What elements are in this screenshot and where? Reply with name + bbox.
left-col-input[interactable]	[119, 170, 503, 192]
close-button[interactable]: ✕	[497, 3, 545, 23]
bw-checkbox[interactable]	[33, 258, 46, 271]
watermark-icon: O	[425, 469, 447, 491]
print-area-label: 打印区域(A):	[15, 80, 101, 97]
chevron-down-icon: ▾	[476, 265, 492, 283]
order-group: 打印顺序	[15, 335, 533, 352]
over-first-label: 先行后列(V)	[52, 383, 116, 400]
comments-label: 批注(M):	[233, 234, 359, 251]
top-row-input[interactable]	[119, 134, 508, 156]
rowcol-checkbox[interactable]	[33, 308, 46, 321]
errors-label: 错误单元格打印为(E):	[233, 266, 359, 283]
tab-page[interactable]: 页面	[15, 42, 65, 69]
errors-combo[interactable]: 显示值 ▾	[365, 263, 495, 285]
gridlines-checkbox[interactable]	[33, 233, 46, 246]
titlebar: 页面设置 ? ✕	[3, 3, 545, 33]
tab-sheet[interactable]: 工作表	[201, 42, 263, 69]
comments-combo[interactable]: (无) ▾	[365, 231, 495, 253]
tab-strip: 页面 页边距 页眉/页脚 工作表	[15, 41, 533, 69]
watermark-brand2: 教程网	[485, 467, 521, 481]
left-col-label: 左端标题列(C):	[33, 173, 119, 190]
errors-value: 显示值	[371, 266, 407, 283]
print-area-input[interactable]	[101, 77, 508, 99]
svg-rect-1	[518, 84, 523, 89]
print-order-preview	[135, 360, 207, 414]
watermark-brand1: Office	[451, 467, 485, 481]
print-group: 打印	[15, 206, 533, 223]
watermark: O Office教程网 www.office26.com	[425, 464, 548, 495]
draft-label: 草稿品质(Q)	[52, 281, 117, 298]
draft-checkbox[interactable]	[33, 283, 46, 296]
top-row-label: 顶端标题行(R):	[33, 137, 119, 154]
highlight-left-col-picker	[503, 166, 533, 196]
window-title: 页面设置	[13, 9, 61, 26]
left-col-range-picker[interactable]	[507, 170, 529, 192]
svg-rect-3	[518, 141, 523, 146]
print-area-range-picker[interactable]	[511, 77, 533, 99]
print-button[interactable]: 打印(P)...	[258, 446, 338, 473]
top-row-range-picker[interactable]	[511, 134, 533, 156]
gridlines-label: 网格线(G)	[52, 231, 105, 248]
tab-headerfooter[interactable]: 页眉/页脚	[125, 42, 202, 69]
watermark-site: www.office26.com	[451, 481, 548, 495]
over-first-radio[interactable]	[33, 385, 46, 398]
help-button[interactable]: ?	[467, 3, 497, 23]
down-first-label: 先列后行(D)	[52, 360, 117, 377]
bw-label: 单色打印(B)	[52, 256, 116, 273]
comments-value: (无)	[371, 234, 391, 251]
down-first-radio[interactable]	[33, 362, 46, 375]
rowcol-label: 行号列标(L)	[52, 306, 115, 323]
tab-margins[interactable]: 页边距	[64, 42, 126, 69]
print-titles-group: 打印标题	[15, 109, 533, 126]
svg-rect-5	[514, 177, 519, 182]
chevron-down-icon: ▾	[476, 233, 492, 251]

++++

Give the number of lines in the entries above that include the string "label". Write nothing but that number.

11